Can you confirm that ?ind=1 instead of :i does not redirect to chapter?

Because if we have no way to reliably get the ToC/story index for premium accounts, this is never going to work.

JimmXinu commented 1 year ago

Here is a test version that also uses ?ind=1 after login. FanFicFare.zip

cookie-crumb commented 1 year ago

?ind=1 is what is found in the story url of the chapter once the user is logged on! <a href="/s/number/story-slug?ind=1" rel="bookmark">Story Title</a> The ?ind=1 is only present when it is needed to reach the index.

That last fanficfire.zip worked in the case of the redirected index! I'll test it more for the other cases However, the sequence of fetch seems bad:

========== MISS (GET) BasicCache
https://domain/s/number/story-slug
---------- REQ (GET) RequestsFetcher
https://domain/s/number/story-slug
**** LOGIN TEST SHOULD BE DONE HERE****
========== MISS (GET) BasicCache
https://domain/s/number/story-slug?ind=1
---------- REQ (GET) RequestsFetcher
https://domain/s/number/story-slug?ind=1
**** The above is fetched without login, so it's useless ****
========== MISS (GET) BasicCache
https://domain/sol-secure/login.php
---------- REQ (GET) RequestsFetcher
https://domain/sol-secure/login.php
========== MISS (POST) BasicCache
https://login.wlpc.com/index.php
---------- REQ (POST) RequestsFetcher
https://login.wlpc.com/index.php
========== MISS (GET) BasicCache
https://domain/s/number/story-slug?ind=1
---------- REQ (GET) RequestsFetcher
https://domain/s/number/story-slug?ind=1
========== MISS (GET) BasicCache
https://domain/a/author-slug/1
---------- REQ (GET) RequestsFetcher
https://domain/a/author-slug/1
========== MISS (GET) BasicCache
https://domain/series/series_number/series-slug
---------- REQ (GET) RequestsFetcher
https://domain/series/series_number/series-slug
...

As you can see, the login is too late in the process.

Also for reference, on some stories, the chapter urls have changed an optional chapter title is post-fixed to the url: https://domain/s/story_number:chapter_number/chapter-slug

So, I believe, the good process would be: load the given url given by the user (story index or chapter url), test if login is required Reload after login if login was needed. Get the bookmark href it will have the correct url in all case after the login:

JimmXinu commented 1 year ago

I've never seen a ?ind=1 URL on those sites.
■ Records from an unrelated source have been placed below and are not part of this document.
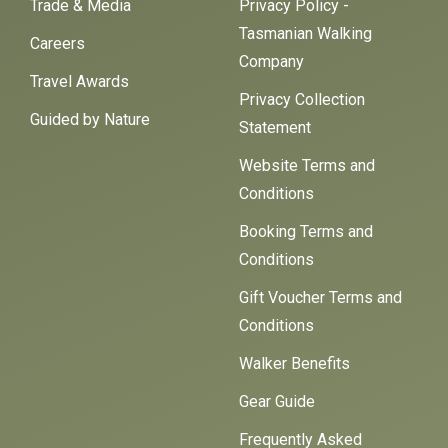
Trade & Media
Privacy Policy -
Tasmanian Walking
Careers
Company
Travel Awards
Privacy Collection
Guided by Nature
Statement
Website Terms and
Conditions
Booking Terms and
Conditions
Gift Voucher Terms and
Conditions
Walker Benefits
Gear Guide
Frequently Asked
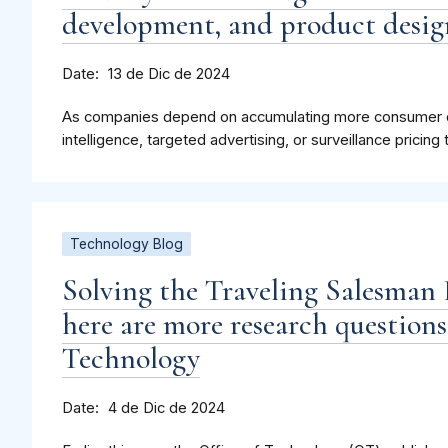
development, and product desig
Date
13 de Dic de 2024
As companies depend on accumulating more consumer dat
intelligence, targeted advertising, or surveillance pricing
Technology Blog
Solving the Traveling Salesman 
here are more research questions
Technology
Date
4 de Dic de 2024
As you pointed out, your membership is different.

That suggests that the 'take story URL from chapter rel=bookmark' code would lead to URLs with ?ind=1?ind=1? Are you seeing that?

I'm not interested in attempting to optimize this adapter, especially when I can't test all the cases. Double so since it supports 3 different sites that are only mostly identical.

cookie-crumb commented 1 year ago

I finally managed to update the zip locally...

No, I don't see ?ind=1?ind=1 because there is still a bug in the code. 1 The login is too late, so the ?ind=1 isn't there. After correcting that, 2 the regex fail, it should be: ".*\/s\/\d+:\d+\/?.*" and not ".*/s/\d+:\d+/.*" (The redirect is done without the chapter slug and lack a trailling /)

here is a working code, I removed all trace of ?ind=1 and fetch it from bookmark.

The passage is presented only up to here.